Voici ce que vous risquez réellement en acceptant un siège, dans quelles situations, et comment vous protéger.

Un organe qui conseille et contrôle, mais ne décide pas

L'article 21 de la loi du 10 juillet 1965 définit le rôle du conseil syndical en une phrase : il assiste le syndic et contrôle sa gestion. Il donne des avis, vérifie les comptes, se fait communiquer les pièces, prépare l'assemblée générale. Mais il ne décide rien : les décisions appartiennent à l'assemblée générale, et leur exécution au syndic.

Cette architecture est votre première protection juridique. Qui ne décide pas ne répond pas des décisions. Un avis défavorable ignoré par le syndic, un devis recommandé de bonne foi qui se révèle décevant, un budget validé en réunion puis voté par l'assemblée : rien de tout cela n'engage les membres du conseil. Le détail de ces attributions est décrit dans notre guide des missions du conseil syndical, et celles, souvent fantasmées, de son animateur dans les pouvoirs réels du président du conseil syndical.

Un mandat bénévole par principe

L'article 27 du décret du 17 mars 1967 est formel : les fonctions de président et de membre du conseil syndical ne donnent pas lieu à rémunération. Seul le remboursement des frais réellement engagés (photocopies, courriers recommandés, déplacements justifiés) est possible, sur présentation des justificatifs.

Ce bénévolat n'est pas qu'une contrainte : les tribunaux en tiennent compte. La jurisprudence constante apprécie avec indulgence les manquements de copropriétaires bénévoles, non professionnels de l'immobilier, investis d'une simple mission de contrôle. On n'exige pas d'un membre du conseil syndical la vigilance d'un expert-comptable.

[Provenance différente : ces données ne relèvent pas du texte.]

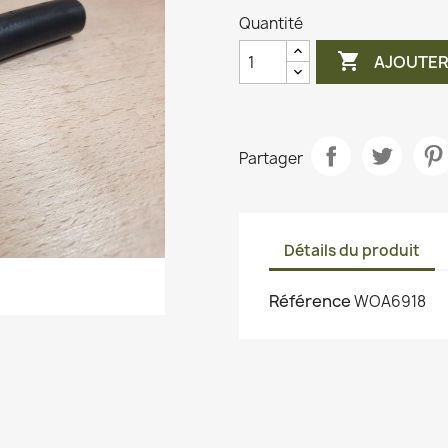
Quantité

AJOUTER
Partager
Détails du produit
Référence
WOA6918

Les seuls cas où votre responsabilité peut être engagée

Premier point, méconnu : le conseil syndical n'a pas la personnalité juridique. On ne peut pas le poursuivre en tant que tel. Lorsqu'il agit dans le cadre de sa mission légale, c'est le syndicat des copropriétaires qui répond de ses actes.

La responsabilité personnelle d'un membre suppose donc une faute personnelle prouvée, un préjudice, et un lien direct entre les deux (article 1240 du code civil). En pratique, les condamnations recensées se rattachent à trois familles de situations :

  • le dépassement de mission : un membre qui donne directement des ordres à une entreprise, engage des dépenses ou signe des documents à la place du syndic sort de son rôle et agit alors en son nom personnel ;
  • le conflit d'intérêts : orienter les contrats vers sa propre entreprise ou celle d'un proche sans le déclarer, sujet suffisamment fréquent pour que nous lui consacrions un article sur les conflits d'intérêts entre conseil syndical et syndic ;
  • la faute intentionnelle ou la négligence grave : dissimuler sciemment une information déterminante aux copropriétaires, par exemple.

À l'inverse, une erreur d'appréciation commise de bonne foi dans un avis ne constitue pas une faute. C'est toute la différence entre contrôler et gérer.

💡 Bon à savoir

Cette protection ne doit pas décourager les vocations, au contraire : une copropriété dotée d'un conseil syndical actif est statistiquement mieux gérée et mieux facturée, car c'est lui qui porte la mise en concurrence du syndic. Pour vous lancer, notre modèle de lettre de candidature au conseil syndical et le guide de l'élection du conseil syndical suffisent.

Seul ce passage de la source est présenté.